“Nella terza colonia orbitante di Marte il raccolto di fagioli è stato disastroso! Non si può nascondere questa semplice realtà!” sillabava sconcertata. Marka Martel fissava lo schermo ricurvo, che si librava nell’aria acciaccato. Perfettamente in asse con la testa volteggiante della vecchia cronista. Ne assorbiva lo sconcerto che trasmetteva a tutta la galassia.
“Mi sto abituando… nonostante tutto…” quasi si vantava Sanka Sankel col suo undicesimo marito. Gambe allungate sul tappeto di iranex. Dopo il Grande Ictus Mnemonico, dopo le memorie personali cerebrali disconnesse, o forse annientate, in tutti i 20 miliardi di esseri umani della galassia, il news-avatar personale non si sedeva più in salotto o in camera da letto o sull’asse del gabinetto per raccontarti le ultime notizie. Non rispondeva più alle domande con cui lo si interrompeva per capire, approfondire, discutere, divagare. I news-avatar erano i terminali viventi dei grandi selettori, gli Algoritmi Accadimentali. Le grandi formule connesse ad ogni essere animato e ogni oggetto costruito o in natura. Avevano ucciso da anni l’antico mestiere del giornalista. Sostituito dai miliardi di dati e milioni di formule biosintetiche.
“Lui non è sconnesso! Questo tipo è una di quelle micro bolle che non hanno subito il grande ictus mnemonico!…” assicurava Sama Hargo, analista del linguaggio e delle memorie della Memory Squad 11. “La sua memoria cerebrale è ancora connessa agli algoritmi accadimentali…” La certezza è un dubbio assediato.

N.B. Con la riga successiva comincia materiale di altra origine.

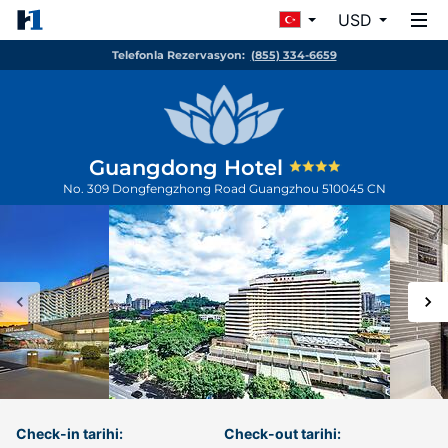
USD
Telefonla Rezervasyon:
(855) 334-6659
Guangdong Hotel
No. 309 Dongfengzhong Road
Guangzhou
510045
CN
Check-in tarihi:
Check-out tarihi:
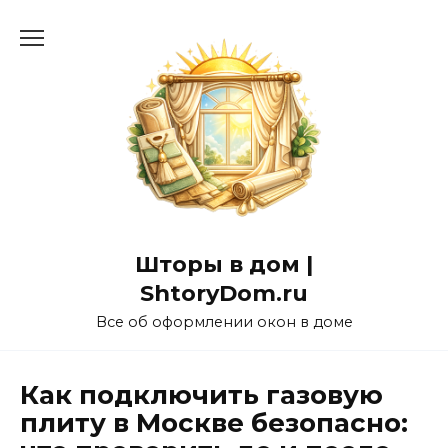
Перейти
к
содержанию
Шторы в дом |
ShtoryDom.ru
Все об оформлении окон в доме
Как подключить газовую
плиту в Москве безопасно:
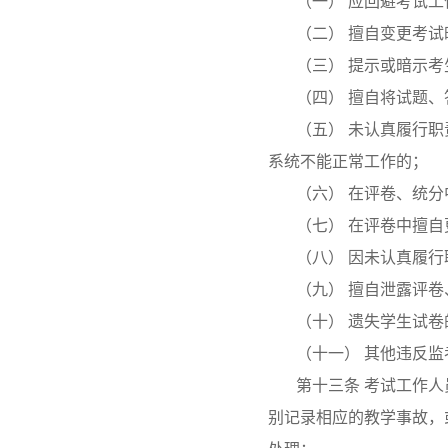
（一） 应回避考试
（二） 擅自变更考
（三） 提示或暗示考
（四） 擅自将试题
（五） 未认真履行
系统不能正常工作的；
（六） 在评卷、统
（七） 在评卷中擅
（八） 因未认真履
（九） 擅自泄露评
（十） 遗失学生试卷
（十一） 其他违反
第十三条 考试工作
别记录相应的教学事故，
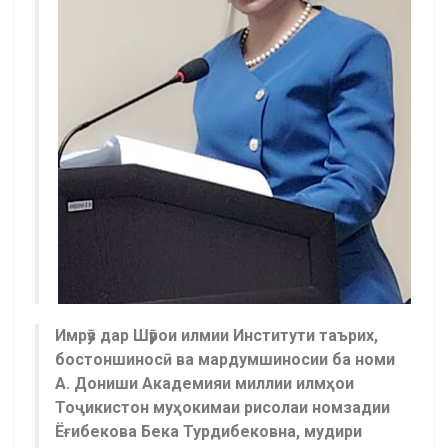
Имрӯз дар Шӯрои илмии Институти таърих,
бостоншиносӣ ва мардумшиносии ба номи
А. Дониши Академияи миллии илмҳои
Тоҷикистон муҳокимаи рисолаи номзадии
Ёғибекова Бека Турдибековна, мудири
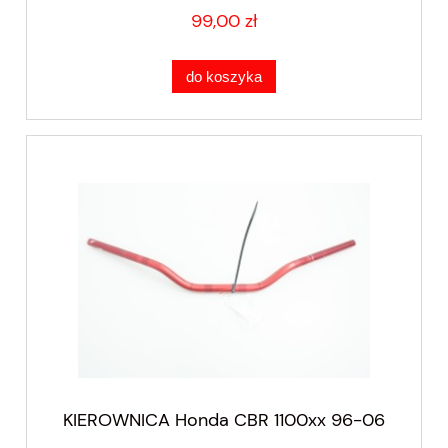
99,00 zł
do koszyka
KIEROWNICA Honda CBR 1100xx 96-06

Il dubbio un assedio alla certezza. La comandante Khaspros incalzava coinvolta: “Lo seguo da mesi ormai… è un grande trascinatore! Troppa capacità di selezione…” si concentrava mandando i pensieri altrove “È erogato da un set di algoritmi incredibile…” c’era trasporto, “Quella sua memoria è per noi, per la galassia, una matrice irrinunciabile…” la voce tremava di infrenata strategia d’attacco. “Vi do dieci minuti per configurarvi. Si parte in van. È individuato nella Bassa… Se lo prendiamo attivo, nella massima erogazione, le sue connessioni saranno duplicabili!” Le coordinate lo collocavano in una piccola fattoria. Le coordinate affasciavano rosse e viola i profili allineati degli agenti della squadra.

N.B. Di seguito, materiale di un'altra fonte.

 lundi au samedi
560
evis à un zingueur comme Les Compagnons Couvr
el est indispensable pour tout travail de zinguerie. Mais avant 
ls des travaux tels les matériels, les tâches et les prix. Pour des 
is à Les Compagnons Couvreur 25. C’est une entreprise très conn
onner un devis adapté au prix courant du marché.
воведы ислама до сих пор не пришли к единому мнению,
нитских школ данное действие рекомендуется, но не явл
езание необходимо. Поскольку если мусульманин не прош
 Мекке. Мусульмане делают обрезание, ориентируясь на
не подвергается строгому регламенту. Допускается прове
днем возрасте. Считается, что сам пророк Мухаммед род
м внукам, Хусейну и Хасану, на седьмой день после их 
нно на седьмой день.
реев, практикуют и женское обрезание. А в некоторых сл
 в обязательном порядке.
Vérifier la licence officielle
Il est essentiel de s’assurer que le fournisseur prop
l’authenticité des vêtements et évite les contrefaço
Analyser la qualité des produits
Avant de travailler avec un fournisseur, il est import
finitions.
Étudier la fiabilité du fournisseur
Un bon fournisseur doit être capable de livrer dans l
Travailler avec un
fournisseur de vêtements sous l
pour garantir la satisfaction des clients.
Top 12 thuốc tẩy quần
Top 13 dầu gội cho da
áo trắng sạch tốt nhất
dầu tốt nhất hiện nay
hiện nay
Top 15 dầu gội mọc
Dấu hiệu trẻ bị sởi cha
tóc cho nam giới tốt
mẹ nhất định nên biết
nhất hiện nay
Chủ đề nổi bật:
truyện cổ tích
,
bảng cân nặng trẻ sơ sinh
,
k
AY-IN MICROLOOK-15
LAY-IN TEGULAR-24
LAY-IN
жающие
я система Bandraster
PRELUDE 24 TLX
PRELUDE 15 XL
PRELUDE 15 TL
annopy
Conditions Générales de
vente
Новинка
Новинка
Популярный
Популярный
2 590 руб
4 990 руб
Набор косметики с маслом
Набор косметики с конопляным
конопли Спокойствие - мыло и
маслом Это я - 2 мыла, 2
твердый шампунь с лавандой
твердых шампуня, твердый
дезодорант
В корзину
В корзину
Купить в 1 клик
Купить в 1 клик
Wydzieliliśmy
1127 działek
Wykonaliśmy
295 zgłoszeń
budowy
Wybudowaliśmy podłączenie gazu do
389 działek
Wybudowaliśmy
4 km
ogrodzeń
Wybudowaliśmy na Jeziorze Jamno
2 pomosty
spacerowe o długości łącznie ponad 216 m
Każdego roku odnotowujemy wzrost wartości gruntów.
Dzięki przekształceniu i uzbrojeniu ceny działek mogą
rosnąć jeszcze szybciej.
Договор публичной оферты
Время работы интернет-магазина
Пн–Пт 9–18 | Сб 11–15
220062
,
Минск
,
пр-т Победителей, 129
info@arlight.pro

“Bella tipa questa! Non sa parlare, ma è troppo simpatica!” si armeggiava Sanka Sankel, davanti un vecchio pannello ricettivo. “Siamo tornati a due secoli fa… quando si usavano ancora gli umani… Che sensazione d’antico!…” ammaliava l’undicesimo marito. Le finestre appannate ricordavano il collasso delle memorie finestrali.
Il mini van, veicolo d’assalto di copertura della Memory Squad 11, sgarcollava inquieto lungo la roggia. Non vedeva a un palmo. Nessun navigatore di supporto. Nessun silenzio di concentrazione. Nessun chiacchiericcio di stemperamento. Nessun pensiero di condivisione. Andava alla cieca. Curvava alla cieca. Caracollava alla cieca. Impensieriva alla cieca. Punteggiava alla cieca. Convogliava alla cieca. Assoggettava alla cieca. Insinuava alla cieca. Sbertucciava alla cieca. Approssimava alla cieca. Serpeggiava ala cieca. Viottolava alla cieca. Saltano sulla veranda. Due agenti felpano nel retro. Conteggiano alla vecchia maniera. Irrompono simmetrici e sincronici.
“È la verità! L’undicesimo tutor è tornato dalla missione a mani vuote!” Singhiozza notiziando Marka Martel. La comandante Khaspros irrompe. Gli agenti attonitano. “Gli algoritmi sono al massimo… Formidabile!” incita Khaspors. Schermo trasparente, curvo, inutile davanti alle pupille di Marka Martel. I suoi occhi fendono. La sue mani fendono. Le sue gambe fendono. Rotolano le notizie. Echeggiano gli umori dell’immensa audience. Marka Markel afferra un’altra notizia concentrata oltre il vetro. La finestra incornicia il muro di nebbia.